Soviet radio channel

The All-Union First Programme (Первая общесоюзная программа) was a radio station in the Soviet Union. It had a political focus and discussed events in the Soviet Union. The All Union First Programme transmitted its program set over mediumwave and VHF.

In connection with the dissolution of the Soviet Union, the All Union First Programme ceased its transmission in December 1991. In Russia, Radio-1 began broadcasting on the former frequencies of the All Union First Programme.

== History ==
The All-Union Radio was established in Moscow and began broadcasting on November 23, 1924, initially on long and medium waves, later also on ultra-short waves, distributed via the wire broadcasting system on Channel 1 (directly in the audio frequency band, as a result of which the simplest subscriber loudspeaker was required for reception).
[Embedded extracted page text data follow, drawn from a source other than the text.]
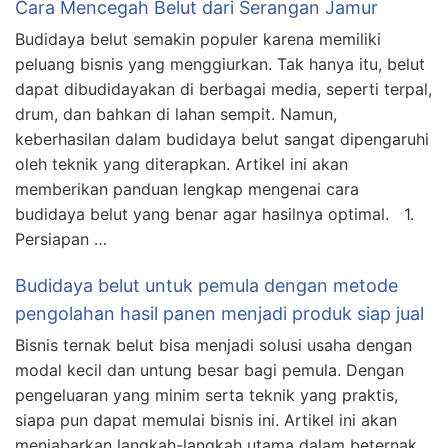
Cara Mencegah Belut dari Serangan Jamur
Budidaya belut semakin populer karena memiliki
peluang bisnis yang menggiurkan. Tak hanya itu, belut
dapat dibudidayakan di berbagai media, seperti terpal,
drum, dan bahkan di lahan sempit. Namun,
keberhasilan dalam budidaya belut sangat dipengaruhi
oleh teknik yang diterapkan. Artikel ini akan
memberikan panduan lengkap mengenai cara
budidaya belut yang benar agar hasilnya optimal. 1.
Persiapan …
Budidaya belut untuk pemula dengan metode
pengolahan hasil panen menjadi produk siap jual
Bisnis ternak belut bisa menjadi solusi usaha dengan
modal kecil dan untung besar bagi pemula. Dengan
pengeluaran yang minim serta teknik yang praktis,
siapa pun dapat memulai bisnis ini. Artikel ini akan
menjabarkan langkah-langkah utama dalam beternak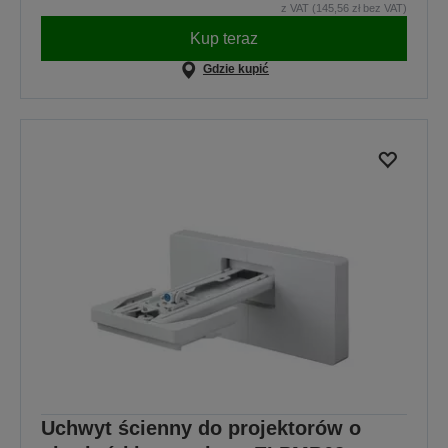
z VAT (145,56 zł bez VAT)
Kup teraz
Gdzie kupić
Uchwyt ścienny do projektorów o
The channel was changed to the All Union First Programme in 1945 with a political focus. In 1960, a duplicate of the First Program of All-Union Radio for the Russian Far East was introduced (Khabarovsk 270 kHz), in 1964 a second duplicate of the First Program of All-Union Radio was introduced. By the end of the 1970s, there were four duplicates of the First Program of All-Union Radio. On January 1, 1991, the name Radio-1 was assigned to the 1st Program of All-Union Radio.
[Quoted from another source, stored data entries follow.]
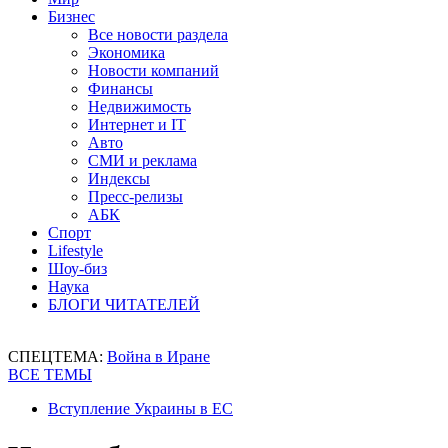
Бизнес
Все новости раздела
Экономика
Новости компаний
Финансы
Недвижимость
Интернет и IT
Авто
СМИ и реклама
Индексы
Пресс-релизы
АБК
Спорт
Lifestyle
Шоу-биз
Наука
БЛОГИ ЧИТАТЕЛЕЙ
СПЕЦТЕМА:
Война в Иране
ВСЕ ТЕМЫ
Вступление Украины в ЕС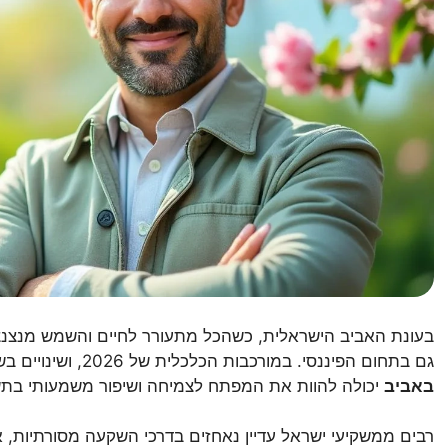
בעונת האביב הישראלית, כשהכל מתעורר לחיים והשמש מנצנצת
גם בתחום הפיננסי. במורכבות הכלכלית של 2026, ושינויים בשוק המקומי והגלובלי,
באביב
יכולה להוות את המפתח לצמיחה ושיפור משמעותי בתש
רבים ממשקיעי ישראל עדיין נאחזים בדרכי השקעה מסורתיות, א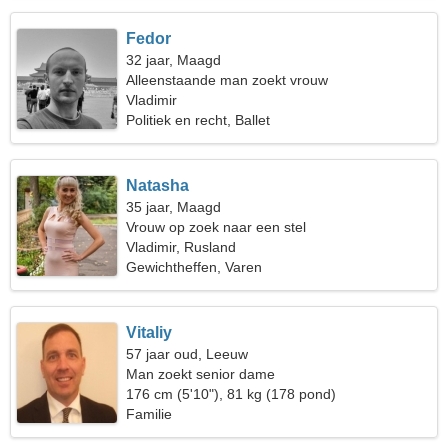
Fedor
32 jaar, Maagd
Alleenstaande man zoekt vrouw
Vladimir
Politiek en recht, Ballet
Natasha
35 jaar, Maagd
Vrouw op zoek naar een stel
Vladimir, Rusland
Gewichtheffen, Varen
Vitaliy
57 jaar oud, Leeuw
Man zoekt senior dame
176 cm (5'10"), 81 kg (178 pond)
Familie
On September 2, 1991, the retransmission of Radio-1 was transferred from the 1st to the 3rd channel of wired broadcasting, the frequencies of Radio-1 on ultra-short waves were transferred to Radio Russia, and in those regions and areas where Radio-2 was retransmitted in this range, Radio-1 was transferred to its frequencies. The other open frequencies of the All Union First Programme were taken over by the state radio channels of the newly independent republics.